** Extracted data **
^^^^^^^^

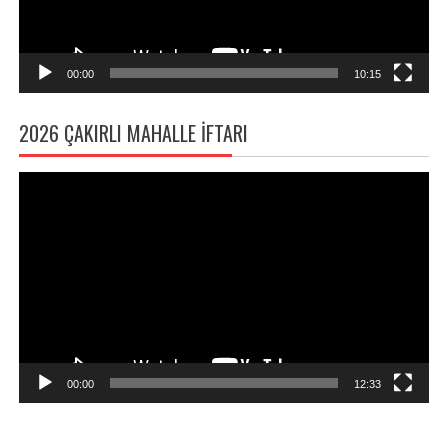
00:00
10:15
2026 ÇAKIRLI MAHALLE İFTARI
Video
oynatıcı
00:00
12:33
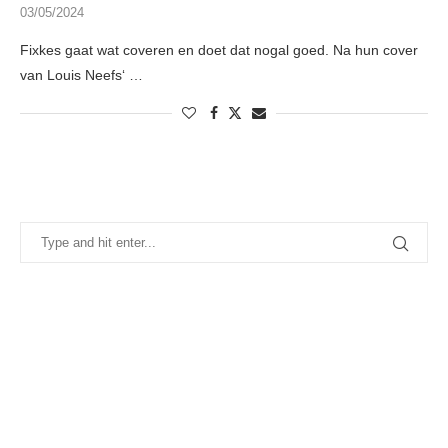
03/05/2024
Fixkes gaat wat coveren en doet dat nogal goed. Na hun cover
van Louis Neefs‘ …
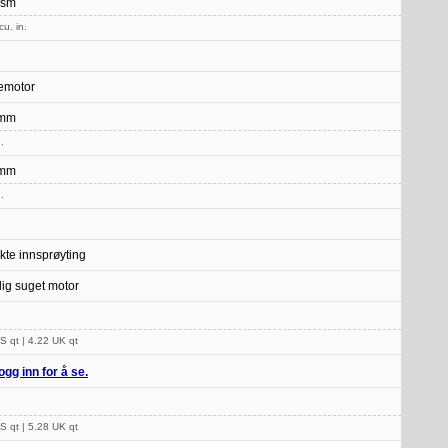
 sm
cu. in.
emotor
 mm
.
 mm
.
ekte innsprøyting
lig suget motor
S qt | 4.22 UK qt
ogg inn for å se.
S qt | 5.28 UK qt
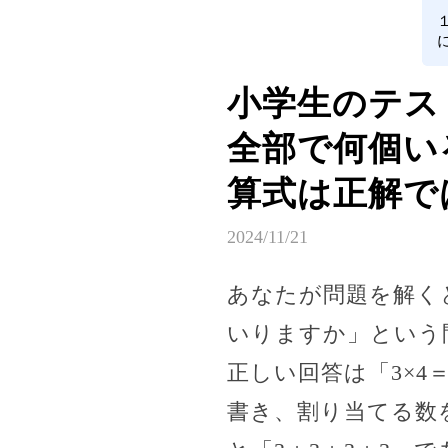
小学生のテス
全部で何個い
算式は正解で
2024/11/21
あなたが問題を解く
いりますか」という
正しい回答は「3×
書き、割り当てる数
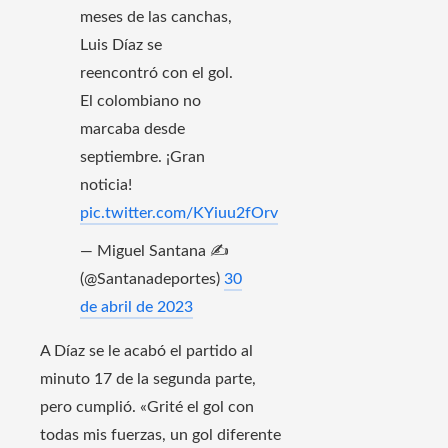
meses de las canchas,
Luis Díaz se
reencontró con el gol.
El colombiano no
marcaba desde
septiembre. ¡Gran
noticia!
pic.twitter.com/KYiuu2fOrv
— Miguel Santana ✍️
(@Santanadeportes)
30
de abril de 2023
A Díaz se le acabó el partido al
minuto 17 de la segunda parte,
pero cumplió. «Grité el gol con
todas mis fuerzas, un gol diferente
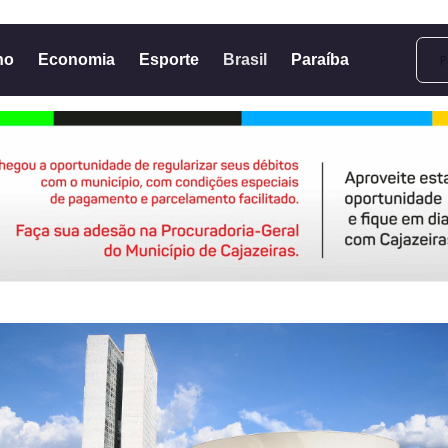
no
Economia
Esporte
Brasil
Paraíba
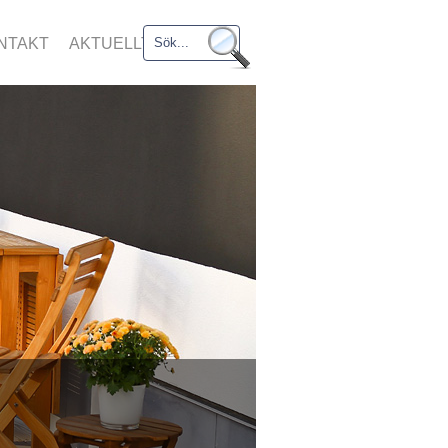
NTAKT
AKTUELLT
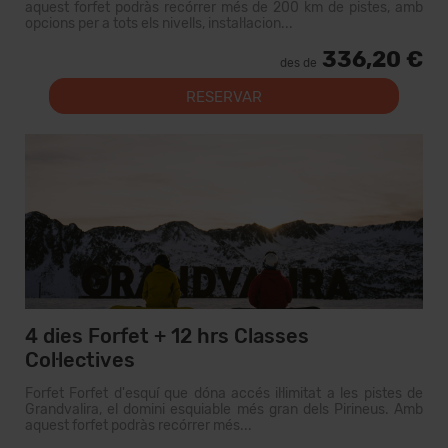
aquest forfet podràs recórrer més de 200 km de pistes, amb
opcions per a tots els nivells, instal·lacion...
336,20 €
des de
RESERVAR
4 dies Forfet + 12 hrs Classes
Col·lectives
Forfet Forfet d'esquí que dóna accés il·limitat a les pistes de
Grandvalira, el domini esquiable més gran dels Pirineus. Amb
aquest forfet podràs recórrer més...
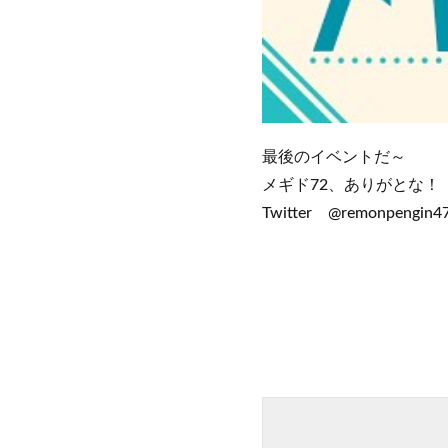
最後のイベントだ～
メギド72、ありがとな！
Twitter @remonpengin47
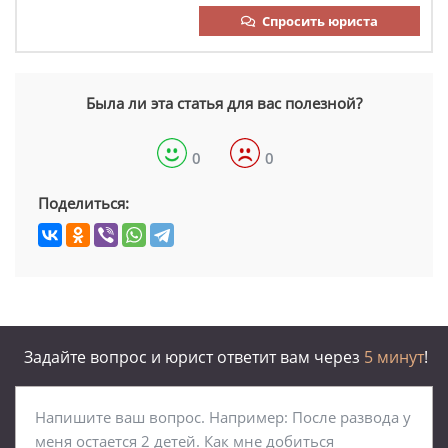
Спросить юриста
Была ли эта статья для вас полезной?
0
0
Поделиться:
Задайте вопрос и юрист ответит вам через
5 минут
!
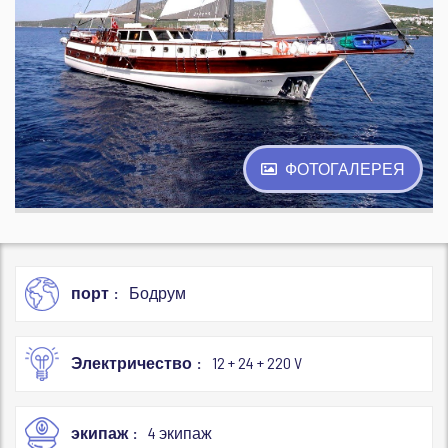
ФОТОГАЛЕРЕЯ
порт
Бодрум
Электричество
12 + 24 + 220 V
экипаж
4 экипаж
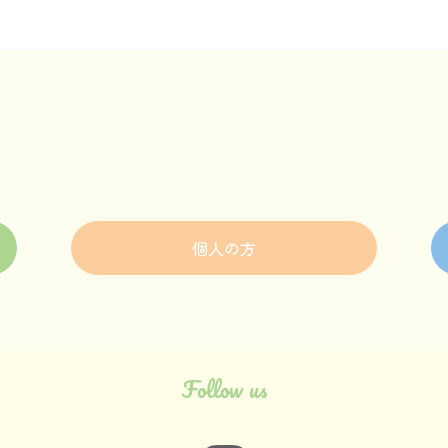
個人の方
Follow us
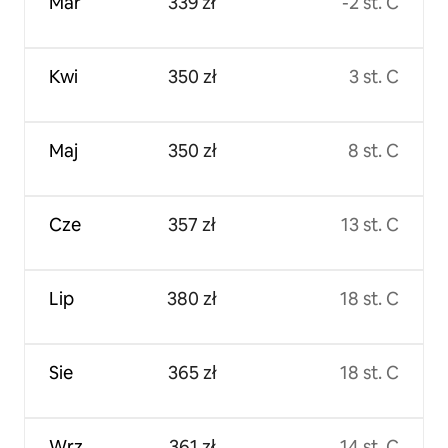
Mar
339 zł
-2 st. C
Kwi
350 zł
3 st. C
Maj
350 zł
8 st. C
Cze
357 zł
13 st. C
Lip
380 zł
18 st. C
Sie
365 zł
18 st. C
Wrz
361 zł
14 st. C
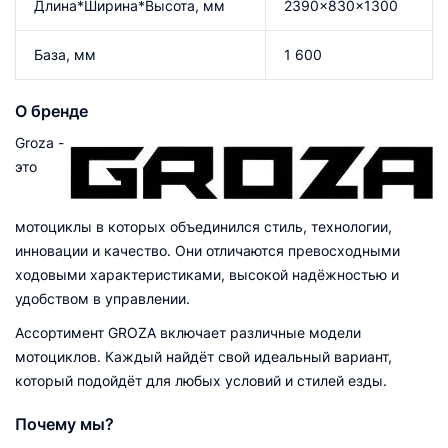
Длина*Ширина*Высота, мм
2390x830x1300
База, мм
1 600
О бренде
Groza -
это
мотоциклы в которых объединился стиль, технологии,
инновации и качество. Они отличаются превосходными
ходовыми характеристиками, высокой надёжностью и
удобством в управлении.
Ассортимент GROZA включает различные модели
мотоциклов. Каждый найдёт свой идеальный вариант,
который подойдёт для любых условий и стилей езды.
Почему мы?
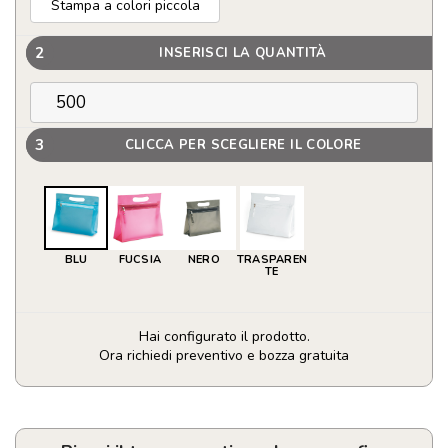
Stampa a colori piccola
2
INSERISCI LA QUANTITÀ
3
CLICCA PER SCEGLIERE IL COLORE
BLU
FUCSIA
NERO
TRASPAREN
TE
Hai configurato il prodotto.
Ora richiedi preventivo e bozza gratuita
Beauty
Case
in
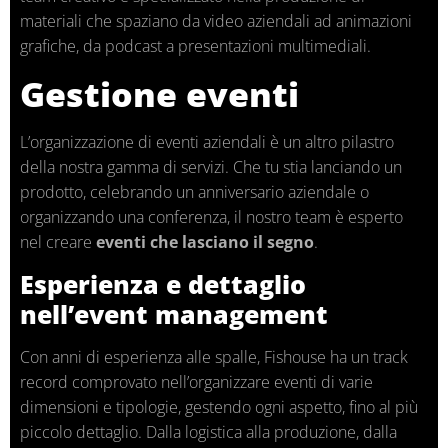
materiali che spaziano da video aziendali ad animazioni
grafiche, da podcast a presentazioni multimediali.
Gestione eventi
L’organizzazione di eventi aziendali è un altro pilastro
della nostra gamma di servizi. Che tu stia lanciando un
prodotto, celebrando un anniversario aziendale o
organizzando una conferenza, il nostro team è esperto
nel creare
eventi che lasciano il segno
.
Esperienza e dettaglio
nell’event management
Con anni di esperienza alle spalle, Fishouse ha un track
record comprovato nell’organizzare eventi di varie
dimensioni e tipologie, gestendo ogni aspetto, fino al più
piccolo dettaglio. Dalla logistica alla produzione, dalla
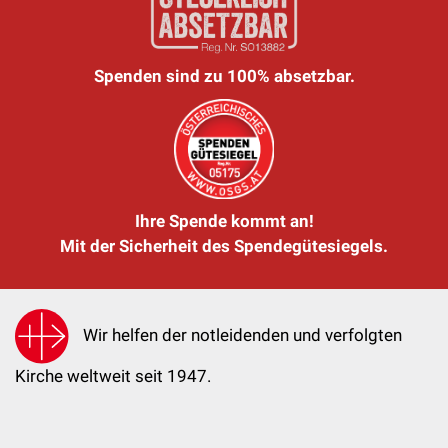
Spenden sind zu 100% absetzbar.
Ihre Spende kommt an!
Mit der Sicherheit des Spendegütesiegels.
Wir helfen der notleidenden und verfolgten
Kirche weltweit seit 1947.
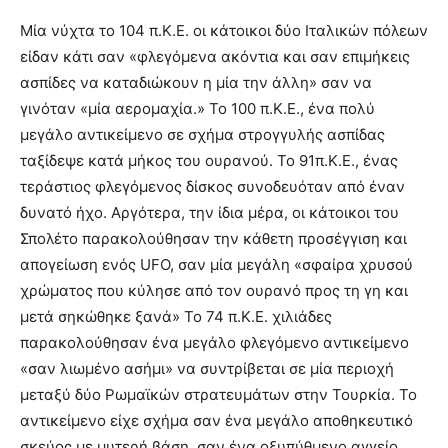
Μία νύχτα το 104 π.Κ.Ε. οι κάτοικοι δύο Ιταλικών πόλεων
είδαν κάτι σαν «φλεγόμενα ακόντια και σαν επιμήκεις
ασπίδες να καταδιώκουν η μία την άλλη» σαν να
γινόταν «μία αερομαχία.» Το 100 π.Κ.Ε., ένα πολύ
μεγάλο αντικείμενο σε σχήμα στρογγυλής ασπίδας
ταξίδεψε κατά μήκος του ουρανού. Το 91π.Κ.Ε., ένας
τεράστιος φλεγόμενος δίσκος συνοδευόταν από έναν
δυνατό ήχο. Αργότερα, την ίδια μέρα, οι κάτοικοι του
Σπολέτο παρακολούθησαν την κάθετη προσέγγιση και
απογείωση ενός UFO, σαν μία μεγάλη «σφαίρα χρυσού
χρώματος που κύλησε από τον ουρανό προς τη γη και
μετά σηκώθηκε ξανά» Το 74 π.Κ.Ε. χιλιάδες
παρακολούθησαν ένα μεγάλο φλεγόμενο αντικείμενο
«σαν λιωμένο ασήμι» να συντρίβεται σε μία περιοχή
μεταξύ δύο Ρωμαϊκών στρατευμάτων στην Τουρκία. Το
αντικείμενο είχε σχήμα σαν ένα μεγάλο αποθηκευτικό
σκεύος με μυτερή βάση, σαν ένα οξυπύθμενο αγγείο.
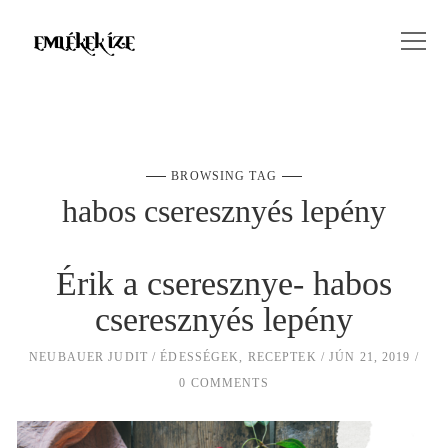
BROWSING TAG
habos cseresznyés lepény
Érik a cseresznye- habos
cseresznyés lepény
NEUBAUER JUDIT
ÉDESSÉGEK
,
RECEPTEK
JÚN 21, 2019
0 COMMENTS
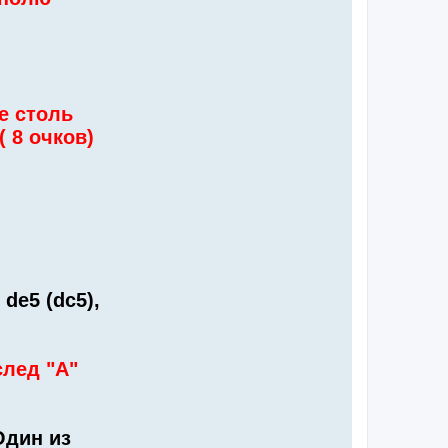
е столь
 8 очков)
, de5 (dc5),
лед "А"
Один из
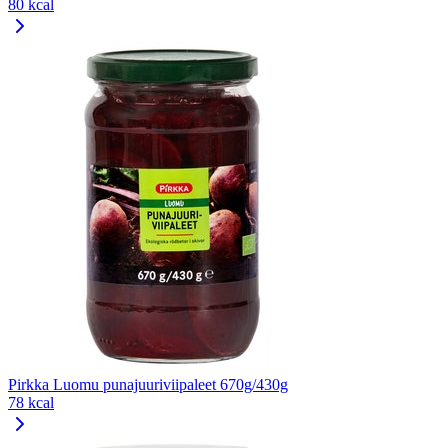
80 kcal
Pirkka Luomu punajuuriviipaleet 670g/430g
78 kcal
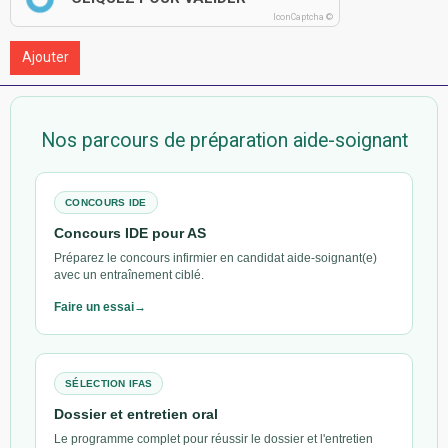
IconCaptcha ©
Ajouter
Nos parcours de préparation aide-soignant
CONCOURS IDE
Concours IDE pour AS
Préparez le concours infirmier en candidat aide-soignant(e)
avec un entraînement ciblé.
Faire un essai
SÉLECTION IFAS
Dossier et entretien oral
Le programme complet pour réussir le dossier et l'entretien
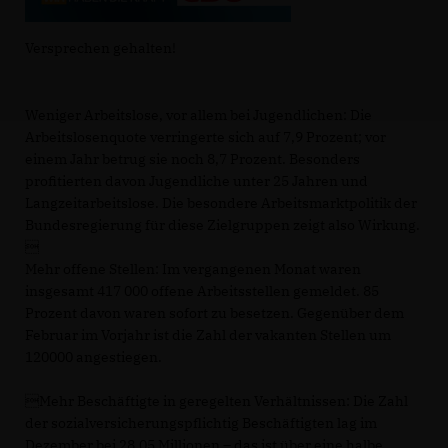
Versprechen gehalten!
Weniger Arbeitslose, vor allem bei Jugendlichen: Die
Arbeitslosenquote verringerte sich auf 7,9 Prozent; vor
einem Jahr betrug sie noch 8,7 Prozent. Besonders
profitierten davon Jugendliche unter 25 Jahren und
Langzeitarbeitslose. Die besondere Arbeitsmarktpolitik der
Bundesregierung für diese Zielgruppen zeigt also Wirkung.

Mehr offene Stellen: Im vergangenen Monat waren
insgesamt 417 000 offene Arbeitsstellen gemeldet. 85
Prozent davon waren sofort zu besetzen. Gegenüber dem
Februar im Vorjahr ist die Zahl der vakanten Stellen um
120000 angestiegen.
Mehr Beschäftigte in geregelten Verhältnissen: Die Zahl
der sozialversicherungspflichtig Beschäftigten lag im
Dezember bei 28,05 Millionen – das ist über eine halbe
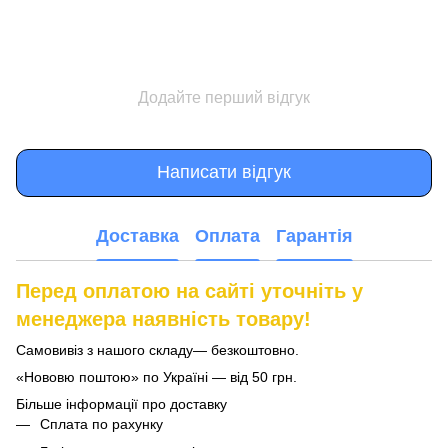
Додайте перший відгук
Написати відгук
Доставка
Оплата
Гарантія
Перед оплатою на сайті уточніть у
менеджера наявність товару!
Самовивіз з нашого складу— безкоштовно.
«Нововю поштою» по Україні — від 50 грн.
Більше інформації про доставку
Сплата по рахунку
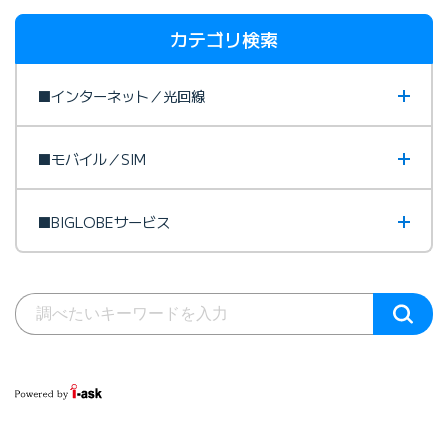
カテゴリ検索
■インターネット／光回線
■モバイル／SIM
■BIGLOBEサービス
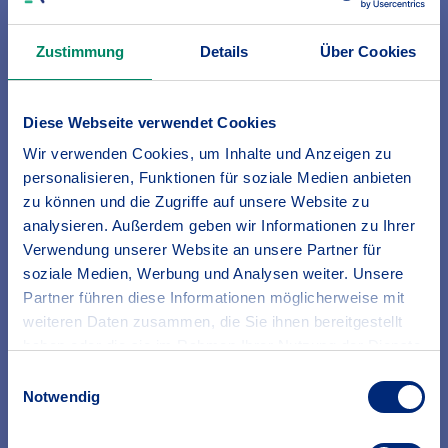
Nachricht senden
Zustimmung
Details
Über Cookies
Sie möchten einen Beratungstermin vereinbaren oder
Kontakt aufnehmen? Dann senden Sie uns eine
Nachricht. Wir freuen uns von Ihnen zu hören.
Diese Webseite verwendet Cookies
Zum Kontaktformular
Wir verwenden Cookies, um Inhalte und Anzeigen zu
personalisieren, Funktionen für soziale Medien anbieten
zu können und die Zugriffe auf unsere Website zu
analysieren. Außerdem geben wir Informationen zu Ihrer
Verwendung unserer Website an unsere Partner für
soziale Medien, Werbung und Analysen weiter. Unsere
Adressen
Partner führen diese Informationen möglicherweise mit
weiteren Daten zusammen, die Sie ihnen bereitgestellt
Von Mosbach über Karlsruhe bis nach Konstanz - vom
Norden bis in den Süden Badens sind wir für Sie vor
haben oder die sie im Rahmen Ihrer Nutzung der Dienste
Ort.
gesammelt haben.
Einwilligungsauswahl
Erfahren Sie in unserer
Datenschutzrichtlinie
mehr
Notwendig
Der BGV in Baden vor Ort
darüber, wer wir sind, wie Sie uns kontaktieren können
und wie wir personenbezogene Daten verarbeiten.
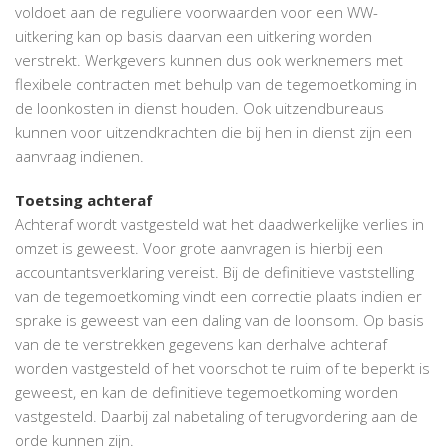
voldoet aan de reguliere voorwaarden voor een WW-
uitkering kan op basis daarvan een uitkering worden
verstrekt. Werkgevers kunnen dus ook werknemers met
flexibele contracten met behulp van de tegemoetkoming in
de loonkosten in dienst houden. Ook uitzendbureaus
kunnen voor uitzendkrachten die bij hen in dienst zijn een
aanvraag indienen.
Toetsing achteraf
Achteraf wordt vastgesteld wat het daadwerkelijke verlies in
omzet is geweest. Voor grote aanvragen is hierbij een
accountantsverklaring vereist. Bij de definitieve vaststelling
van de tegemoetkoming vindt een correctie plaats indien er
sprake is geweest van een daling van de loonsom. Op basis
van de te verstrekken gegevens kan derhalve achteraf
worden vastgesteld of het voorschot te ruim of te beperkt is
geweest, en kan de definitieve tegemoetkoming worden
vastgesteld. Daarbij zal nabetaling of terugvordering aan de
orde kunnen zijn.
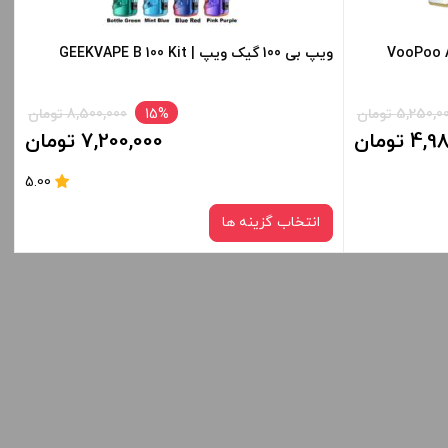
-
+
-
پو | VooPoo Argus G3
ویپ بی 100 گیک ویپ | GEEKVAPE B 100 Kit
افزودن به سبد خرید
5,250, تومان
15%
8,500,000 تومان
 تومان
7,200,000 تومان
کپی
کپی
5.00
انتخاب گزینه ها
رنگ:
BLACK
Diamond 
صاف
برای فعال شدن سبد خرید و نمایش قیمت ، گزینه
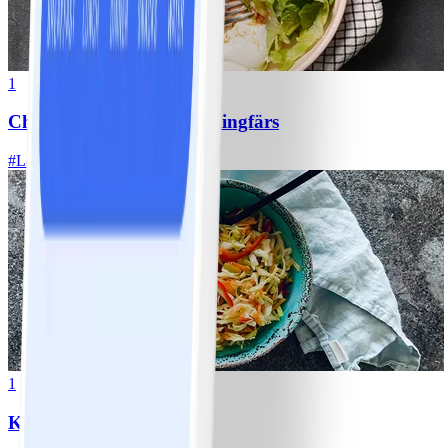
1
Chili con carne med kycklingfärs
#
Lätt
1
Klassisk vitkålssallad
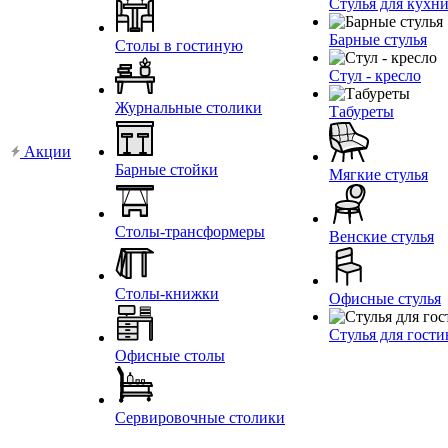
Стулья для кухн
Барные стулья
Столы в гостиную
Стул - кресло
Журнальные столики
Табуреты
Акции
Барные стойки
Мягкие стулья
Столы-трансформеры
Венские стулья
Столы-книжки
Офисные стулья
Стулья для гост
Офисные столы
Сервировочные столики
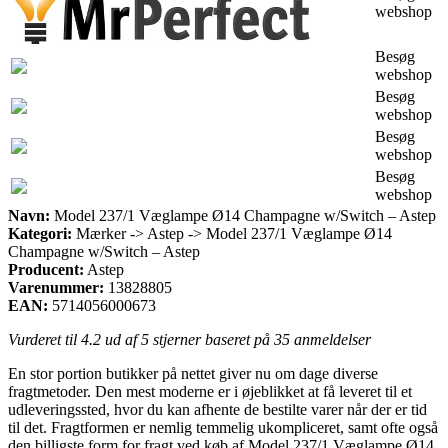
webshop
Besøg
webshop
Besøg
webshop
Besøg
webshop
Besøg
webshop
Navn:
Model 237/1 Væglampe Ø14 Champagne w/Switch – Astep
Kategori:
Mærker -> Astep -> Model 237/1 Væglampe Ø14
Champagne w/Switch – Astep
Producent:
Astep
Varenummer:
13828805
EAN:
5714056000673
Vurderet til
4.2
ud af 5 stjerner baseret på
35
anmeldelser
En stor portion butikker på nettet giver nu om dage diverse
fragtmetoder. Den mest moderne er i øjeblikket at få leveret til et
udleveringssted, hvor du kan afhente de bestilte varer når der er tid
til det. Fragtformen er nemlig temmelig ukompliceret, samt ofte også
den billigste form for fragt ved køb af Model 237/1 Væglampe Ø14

^^^^^^^^

** Problem to work on **
Pick out each line above that includes "pistes" and show it.

** Task answer **
aquest forfet podràs recórrer més de 200 km de pistes, amb
Forfet Forfet d'esquí que dóna accés il·limitat a les pistes de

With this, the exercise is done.